WHAT YOU SHOULD DO
Each line below from the one containing "microbiote, à la" through the one containing "MTC où les personnels" should be output exactly as it stands, and no other line should appear.

INFORMATION SUPPLIED
=== Begin Enclosure ===

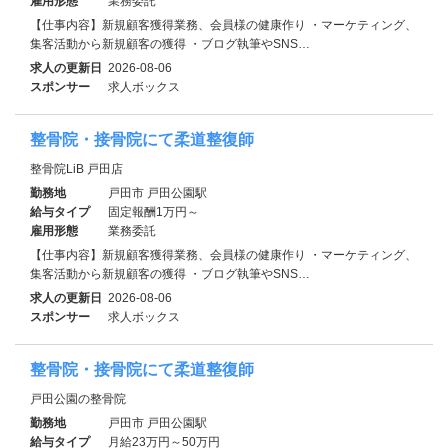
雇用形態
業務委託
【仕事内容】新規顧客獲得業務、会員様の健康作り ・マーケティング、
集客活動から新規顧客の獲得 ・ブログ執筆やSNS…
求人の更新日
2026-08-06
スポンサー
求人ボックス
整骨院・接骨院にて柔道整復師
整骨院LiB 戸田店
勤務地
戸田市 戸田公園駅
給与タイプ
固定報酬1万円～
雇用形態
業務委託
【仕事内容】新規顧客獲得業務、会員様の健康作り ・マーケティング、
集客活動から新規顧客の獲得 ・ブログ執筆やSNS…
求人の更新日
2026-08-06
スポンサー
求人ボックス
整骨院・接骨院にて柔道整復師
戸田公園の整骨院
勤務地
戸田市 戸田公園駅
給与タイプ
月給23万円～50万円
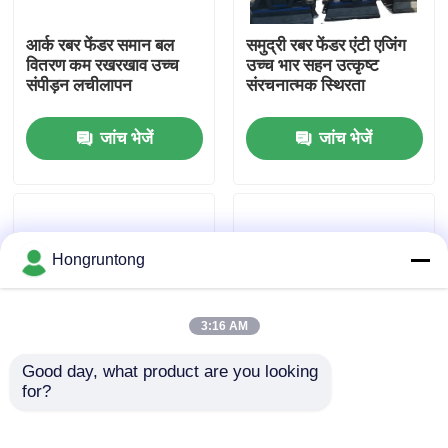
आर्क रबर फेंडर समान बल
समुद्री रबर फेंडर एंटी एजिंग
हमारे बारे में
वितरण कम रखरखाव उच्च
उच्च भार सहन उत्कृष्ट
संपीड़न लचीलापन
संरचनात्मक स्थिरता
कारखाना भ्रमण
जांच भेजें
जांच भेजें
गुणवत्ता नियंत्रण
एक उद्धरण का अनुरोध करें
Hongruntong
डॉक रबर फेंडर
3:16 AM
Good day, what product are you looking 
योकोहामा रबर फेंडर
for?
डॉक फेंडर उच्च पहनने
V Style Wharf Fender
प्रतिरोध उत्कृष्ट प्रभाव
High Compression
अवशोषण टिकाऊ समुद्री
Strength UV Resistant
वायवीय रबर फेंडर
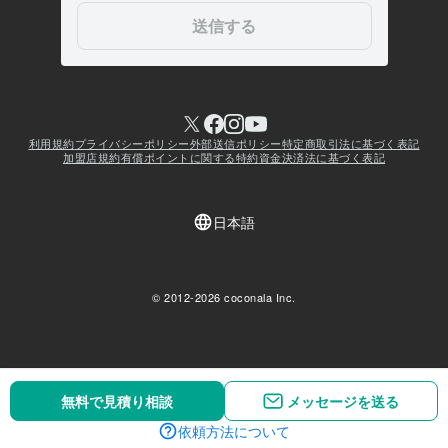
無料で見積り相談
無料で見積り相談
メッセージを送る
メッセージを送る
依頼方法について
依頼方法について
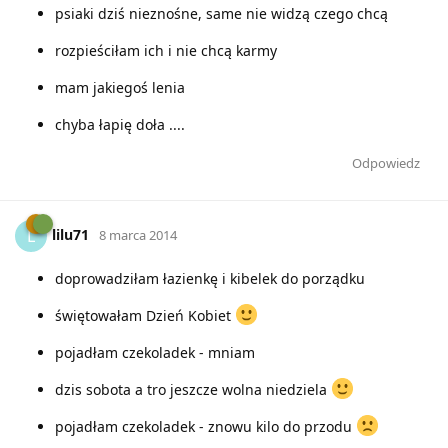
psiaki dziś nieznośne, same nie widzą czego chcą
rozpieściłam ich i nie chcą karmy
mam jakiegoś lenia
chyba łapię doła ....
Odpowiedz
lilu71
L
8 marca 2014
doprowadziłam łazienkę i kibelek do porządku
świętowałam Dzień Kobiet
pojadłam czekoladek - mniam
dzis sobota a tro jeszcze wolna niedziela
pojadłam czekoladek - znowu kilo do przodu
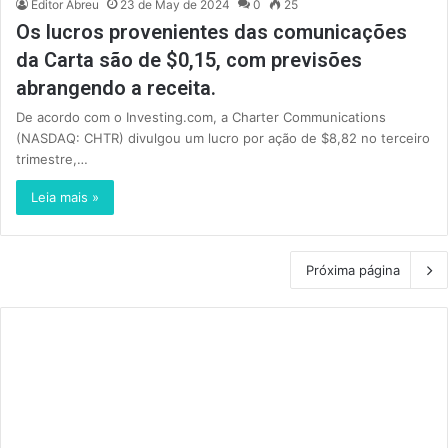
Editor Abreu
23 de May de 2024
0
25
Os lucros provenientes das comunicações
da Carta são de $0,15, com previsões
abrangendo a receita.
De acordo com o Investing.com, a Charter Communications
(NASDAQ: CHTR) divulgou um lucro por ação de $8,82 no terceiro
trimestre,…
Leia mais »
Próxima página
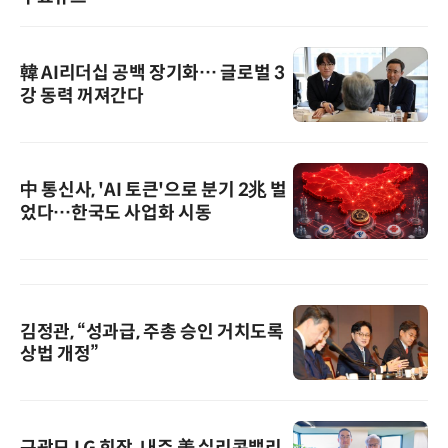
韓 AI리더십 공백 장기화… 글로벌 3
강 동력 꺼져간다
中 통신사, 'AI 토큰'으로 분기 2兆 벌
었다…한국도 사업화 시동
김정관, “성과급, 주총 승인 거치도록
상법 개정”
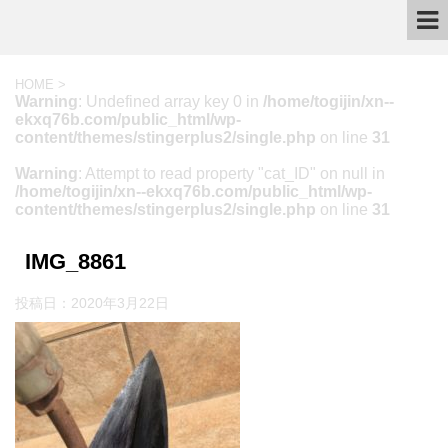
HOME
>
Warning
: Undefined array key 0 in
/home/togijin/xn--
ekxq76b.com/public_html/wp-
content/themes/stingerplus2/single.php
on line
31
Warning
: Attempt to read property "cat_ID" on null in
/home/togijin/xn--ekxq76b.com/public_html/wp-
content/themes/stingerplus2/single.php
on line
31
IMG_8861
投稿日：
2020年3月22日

=== End Enclosure ===
=== Begin Enclosure ===

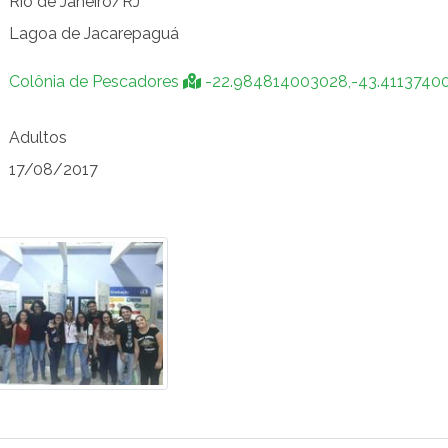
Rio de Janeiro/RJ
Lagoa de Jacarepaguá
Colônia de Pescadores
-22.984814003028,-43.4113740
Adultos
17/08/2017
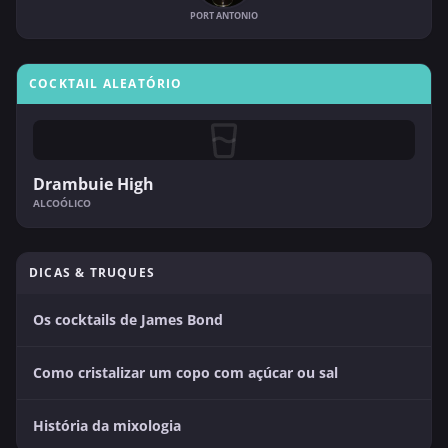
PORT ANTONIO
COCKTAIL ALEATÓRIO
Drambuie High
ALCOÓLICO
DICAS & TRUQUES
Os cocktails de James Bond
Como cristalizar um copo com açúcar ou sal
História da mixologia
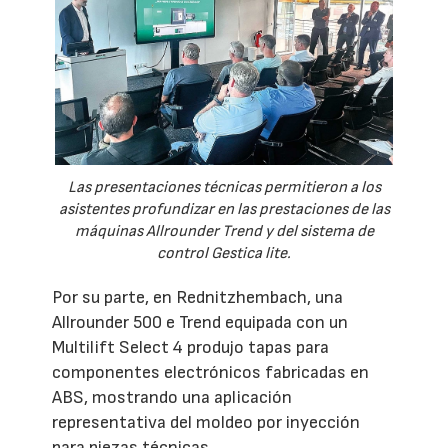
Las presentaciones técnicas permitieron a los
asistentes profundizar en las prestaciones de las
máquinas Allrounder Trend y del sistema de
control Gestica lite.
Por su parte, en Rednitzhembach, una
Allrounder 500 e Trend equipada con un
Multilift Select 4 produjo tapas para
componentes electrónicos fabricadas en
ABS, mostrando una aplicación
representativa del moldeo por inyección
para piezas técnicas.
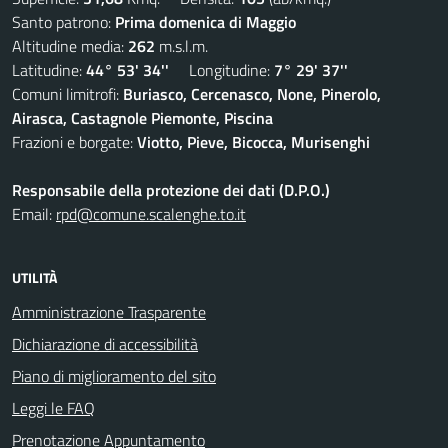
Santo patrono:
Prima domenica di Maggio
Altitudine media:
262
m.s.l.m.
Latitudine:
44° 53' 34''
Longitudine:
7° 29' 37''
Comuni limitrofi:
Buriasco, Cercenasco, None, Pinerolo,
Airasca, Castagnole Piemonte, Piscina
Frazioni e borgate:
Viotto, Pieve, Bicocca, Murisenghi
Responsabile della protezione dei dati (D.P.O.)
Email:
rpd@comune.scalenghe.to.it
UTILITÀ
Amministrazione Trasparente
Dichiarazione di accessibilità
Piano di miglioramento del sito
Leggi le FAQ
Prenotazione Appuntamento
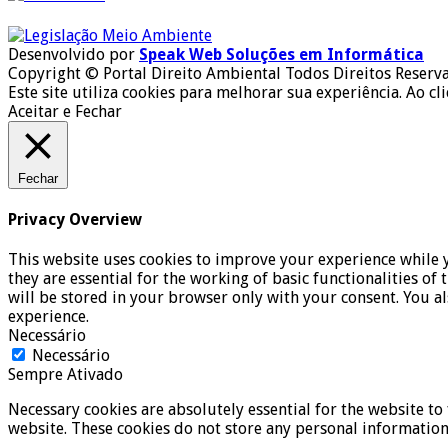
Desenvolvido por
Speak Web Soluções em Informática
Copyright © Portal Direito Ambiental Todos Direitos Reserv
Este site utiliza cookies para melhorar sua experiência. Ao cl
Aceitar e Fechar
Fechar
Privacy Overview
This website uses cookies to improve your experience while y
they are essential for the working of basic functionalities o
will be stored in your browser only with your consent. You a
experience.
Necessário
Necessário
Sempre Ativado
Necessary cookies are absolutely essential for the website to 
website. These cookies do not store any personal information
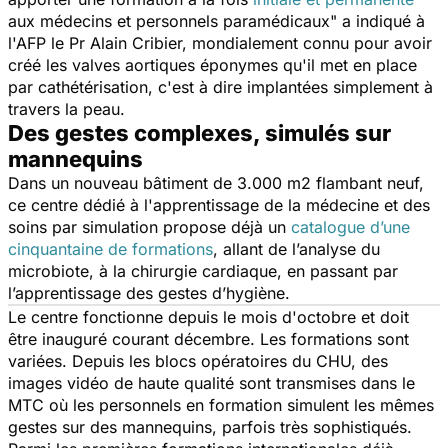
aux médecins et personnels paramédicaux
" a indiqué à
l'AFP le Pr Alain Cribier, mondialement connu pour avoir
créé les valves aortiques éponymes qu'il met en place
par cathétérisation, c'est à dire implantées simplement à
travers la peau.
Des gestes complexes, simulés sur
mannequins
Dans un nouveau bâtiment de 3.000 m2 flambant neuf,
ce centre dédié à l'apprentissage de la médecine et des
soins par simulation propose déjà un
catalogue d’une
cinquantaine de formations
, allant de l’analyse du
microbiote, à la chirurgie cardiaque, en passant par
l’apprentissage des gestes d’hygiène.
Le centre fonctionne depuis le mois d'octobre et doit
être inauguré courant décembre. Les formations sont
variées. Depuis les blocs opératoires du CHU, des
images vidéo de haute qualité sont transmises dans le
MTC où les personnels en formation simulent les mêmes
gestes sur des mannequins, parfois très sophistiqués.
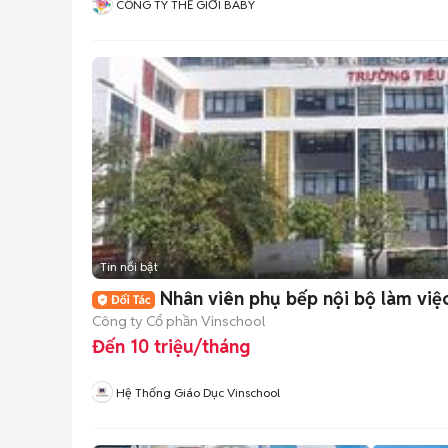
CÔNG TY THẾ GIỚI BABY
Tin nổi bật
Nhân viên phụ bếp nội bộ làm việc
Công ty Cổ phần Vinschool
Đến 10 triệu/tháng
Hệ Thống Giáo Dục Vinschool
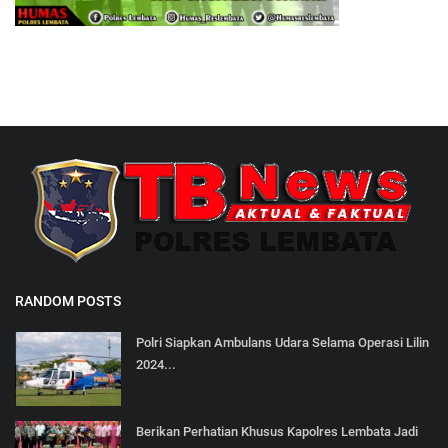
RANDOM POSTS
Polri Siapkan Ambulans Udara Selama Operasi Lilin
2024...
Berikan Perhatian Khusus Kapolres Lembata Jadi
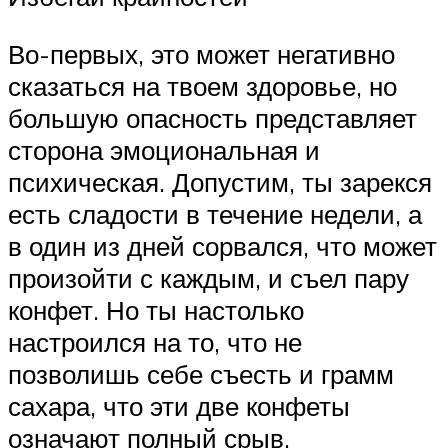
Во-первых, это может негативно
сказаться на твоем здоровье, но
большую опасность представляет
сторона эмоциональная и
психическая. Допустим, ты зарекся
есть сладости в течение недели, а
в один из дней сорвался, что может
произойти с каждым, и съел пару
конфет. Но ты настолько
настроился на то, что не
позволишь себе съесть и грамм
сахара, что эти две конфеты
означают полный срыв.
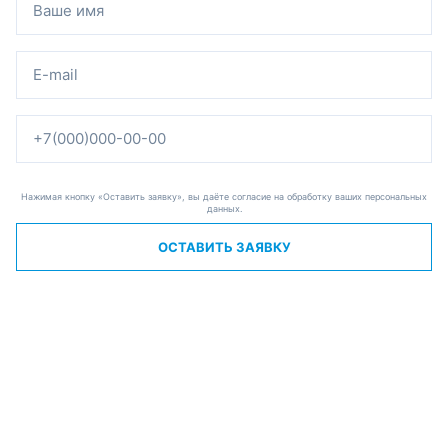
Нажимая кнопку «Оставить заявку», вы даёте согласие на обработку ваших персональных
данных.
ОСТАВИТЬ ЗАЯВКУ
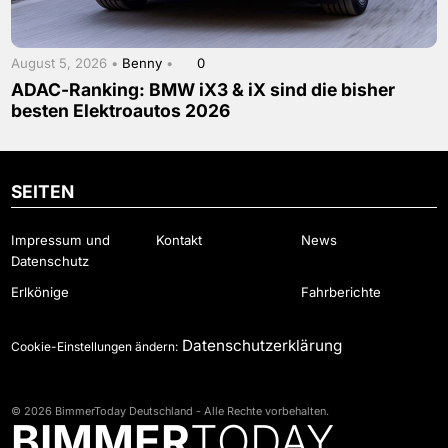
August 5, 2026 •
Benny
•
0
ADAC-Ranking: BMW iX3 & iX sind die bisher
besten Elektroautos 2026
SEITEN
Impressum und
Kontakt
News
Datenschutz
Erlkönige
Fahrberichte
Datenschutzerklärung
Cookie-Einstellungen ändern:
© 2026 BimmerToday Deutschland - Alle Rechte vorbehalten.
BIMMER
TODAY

=== End Enclosure ===

FINAL ANSWER
microbiote, à la chirurgie cardiaque, en passant par
l’apprentissage des gestes d’hygiène.
Le centre fonctionne depuis le mois d'octobre et doit
être inauguré courant décembre. Les formations sont
variées. Depuis les blocs opératoires du CHU, des
images vidéo de haute qualité sont transmises dans le
MTC où les personnels en formation simulent les mêmes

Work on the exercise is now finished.